29 850
Wijziging van de Wet werk en bijstand in verband met het verlenen van een financiële tegemoetkoming aan personen die een ouderdomspensioen op grond van de AOW ontvangen, alsmede in verband met enige aspecten van de financieringssystematiek

nr. 9
NOTA VAN WIJZIGING

Ontvangen 24 november 2004

Het voorstel van wet wordt als volgt gewijzigd:

A

Artikel I wordt als volgt gewijzigd:

1. Onderdeel A komt te luiden:

A

Aan artikel 31, tweede lid, wordt, onder vervanging van de punt aan het slot van onderdeel o door een puntkomma, een onderdeel toegevoegd, luidende:

p. een financiële tegemoetkoming waarop personen met een ouderdomspensioen op grond van de Algemene Ouderdomswet recht hebben.

2. Onderdeel B vervalt.

B

Artikel II komt te luiden:

ARTIKEL II

Deze wet treedt in werking op een bij koninklijk besluit te bepalen tijdstip, dat voor de verschillende artikelen of onderdelen daarvan verschillend kan worden vastgesteld en kan terugwerken tot en met een in dat besluit te bepalen tijdstip, dat voor de verschillende artikelen of onderdelen daarvan verschillend kan worden vastgesteld.
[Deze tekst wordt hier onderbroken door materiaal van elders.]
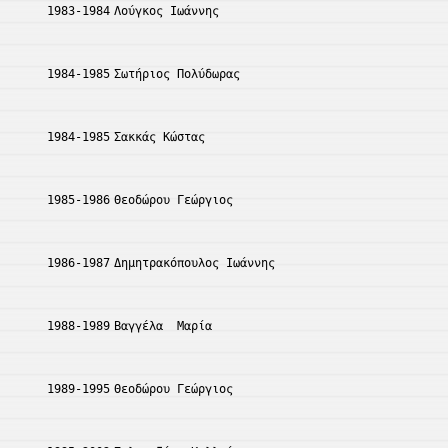
1983-1984
Λούγκος Ιωάννης
1984-1985
Σωτήριος Πολύδωρας
1984-1985
Σακκάς Κώστας
1985-1986
Θεοδώρου Γεώργιος
1986-1987
Δημητρακόπουλος Ιωάννης
1988-1989
Βαγγέλα  Μαρία
1989-1995
Θεοδώρου Γεώργιος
In dat besluit wordt zonodig toepassing gegeven aan artikel 16 van de Tijdelijke referendumwet.

Toelichting

Aanleiding voor deze nota van wijziging is dat de Sociale verzekeringsbank alsnog ook aan personen die een gekort ouderdomspensioen ontvangen, de volledige financiële tegemoetkoming kan en zal gaan verstrekken. Daardoor vervalt de noodzaak tot het verstrekken van een aanvullende financiële tegemoetkoming in het kader van de Wet werk en bijstand (WWB).

Met deze nota van wijziging komt de in artikel I, onderdelen A en B, van het ingediende wetsvoorstel vervatte wijziging van de artikelen 22 en 38 van de WWB te vervallen en wordt voorts geregeld dat de financiële tegemoetkoming waarop personen met een ouderdomspensioen op grond van de Algemene Ouderdomswet met ingang van 1 januari 2005 recht hebben, wordt opgenomen in artikel 31, tweede lid, van de WWB, zodat deze tegemoetkoming niet tot de middelen van de belanghebbende wordt gerekend.

Tevens is van de gelegenheid gebruik gemaakt om de in artikel II vervatte inwerkingtredingsbepaling te verruimen. Mocht de publicatie van de onderhavige wijziging onverhoopt na 1 januari 2005 plaatsvinden, dan voorziet de thans voorgestelde bepaling erin dat zonodig het tijdstip van inwerkingtreding voor de verschillende artikelen of onderdelen daarvan verschillend kan worden vastgesteld en dat voor de verschillende artikelen of onderdelen daarvan zonodig terugwerkende kracht kan worden verleend tot en met 1 januari 2005.